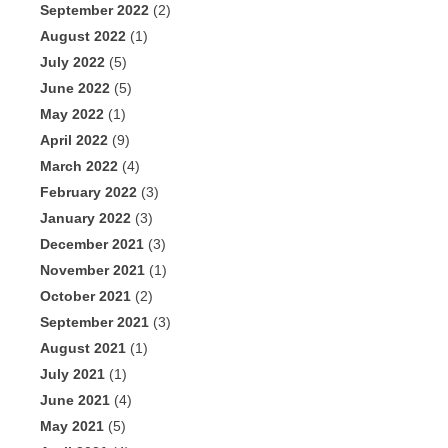
September 2022
(2)
August 2022
(1)
July 2022
(5)
June 2022
(5)
May 2022
(1)
April 2022
(9)
March 2022
(4)
February 2022
(3)
January 2022
(3)
December 2021
(3)
November 2021
(1)
October 2021
(2)
September 2021
(3)
August 2021
(1)
July 2021
(1)
June 2021
(4)
May 2021
(5)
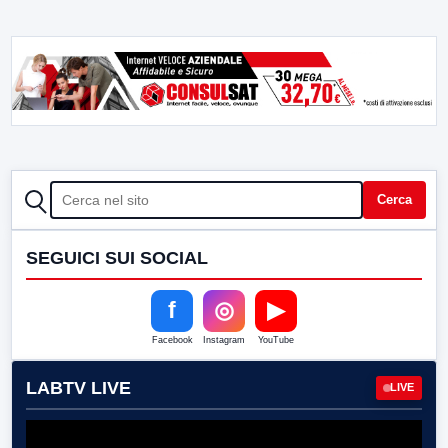
CERCA
Cerca
SEGUICI SUI SOCIAL
f
◎
▶
Facebook
Instagram
YouTube
LABTV LIVE
LIVE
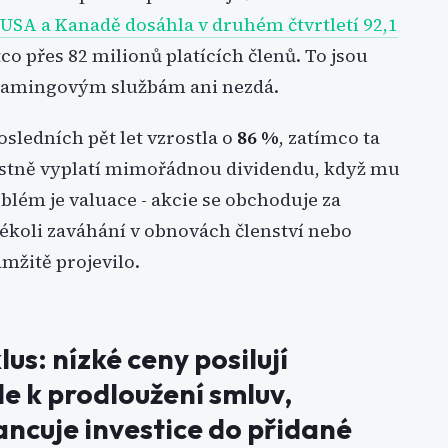
 USA a Kanadě dosáhla v druhém čtvrtletí 92,1
co přes 82 milionů platících členů. To jsou
treamingovým službám ani nezdá.
osledních pět let vzrostla o
86 %
, zatímco ta
tostně vyplatí mimořádnou dividendu, když mu
blém je valuace - akcie se obchoduje za
ékoli zaváhání v obnovách členství nebo
mžitě projevilo.
us: nízké ceny posilují
ede k prodloužení smluv,
ancuje investice do přidané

*Task brief*
Transcribe all records verbatim, no pictures.

*Task result*
September 2022
(2)
August 2022
(1)
July 2022
(5)
June 2022
(5)
May 2022
(1)
April 2022
(9)
March 2022
(4)
February 2022
(3)
January 2022
(3)
December 2021
(3)
November 2021
(1)
October 2021
(2)
September 2021
(3)
August 2021
(1)
July 2021
(1)
June 2021
(4)
May 2021
(5)
CERCA
Cerca
SEGUICI SUI SOCIAL
f
◎
▶
Facebook
Instagram
YouTube
LABTV LIVE
LIVE
 USA a Kanadě dosáhla v druhém čtvrtletí 92,1
co přes 82 milionů platících členů. To jsou
treamingovým službám ani nezdá.
osledních pět let vzrostla o
86 %
, zatímco ta
tostně vyplatí mimořádnou dividendu, když mu
blém je valuace - akcie se obchoduje za
ékoli zaváhání v obnovách členství nebo
mžitě projevilo.
us: nízké ceny posilují
ede k prodloužení smluv,
ancuje investice do přidané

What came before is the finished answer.